Some of those missed tackles are not encouraging, but Layne is not passive and can make quality open field tackles. Layne’s professional missed tackle rate is a high 33 percent, but the sample size is small; according to Pro Football Focus, he has nine career tackles.

(bottom of screen)

Layne is in off coverage against Marquise Brown (5) on the screen. Layne takes an initial inward angle, and Brown attempts to spin back outside but stumbles; Layne comes to balance, squares up to Brown, wraps the receiver up to the outside, and drags him to the deck. If we are looking at this play from a glass-half-empty point of view, Brown trips, and he is 175 pounds soaking wet.

I love to see this play from Layne, who takes a punishment but shows great resilience to pop up and find the ball carrier. A well-executed play action screen matches an offensive lineman against the lone Layne.

(bottom of screen)

This play isn’t as impressive as the last one, but it does show the willingness to lower his shoulder and attempt to hit with power. Layne’s play strength is marginal when squared up against a running back or tight end in the flat. Still, he slows the tight end down, allowing the Steelers to rally for the tackle.

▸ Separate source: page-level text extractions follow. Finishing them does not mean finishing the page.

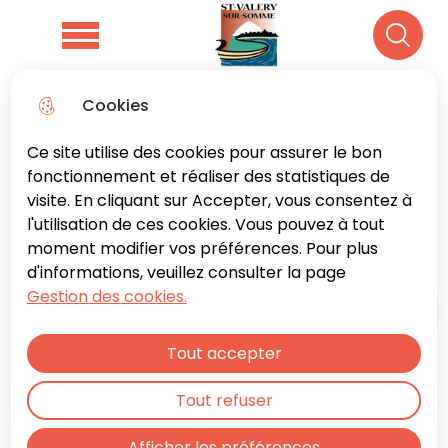
Aller
Aller au
Consulter
Aller à la
au
contenu
le plan du
Menu principal
Recher
recherche
menu
principal
site
Cookies
Amicale des Agents
Ce site utilise des cookies pour assurer le bon
Hospitaliers
fonctionnement et réaliser des statistiques de
visite. En cliquant sur Accepter, vous consentez à
l'utilisation de ces cookies. Vous pouvez à tout
Santé et solidarité
moment modifier vos préférences. Pour plus
d'informations, veuillez consulter la page
Gestion des cookies.
Accueil
Tout accepter
Sommaire
Tout refuser
Afficher les préférences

New Giants wide receiver Kalil Pimpleton beats Layne on the drag route. Layne does not do the best job staying in phase with Pimipleton, as he works over the top of traffic, but he does a good job closing width and tackling Pimpleton as he catches the football.

Final thoughts

The Giants need capable cornerback depth who - at the very least - can perform at an adequate level. Layne has stiffness in his lower half, and his ability to transition smoothly seems difficult. He is not the most reliable tackler, either. However, he seemingly understands route concepts and does an adequate job knowing how to use his leverage, albeit athletic limitations and technique limit his ability to successfully maintain said leverage.

He can play outside and offers some upside if coach Jerome Henderson can get him to be a bit more disciplined at the top of wide receiver’s stems which could help mask the stiffness issue. At the very worst, he can compete as a gunner on special teams - he has 20 special teams tackles in his career, nine from last season, which tied Cam Brown.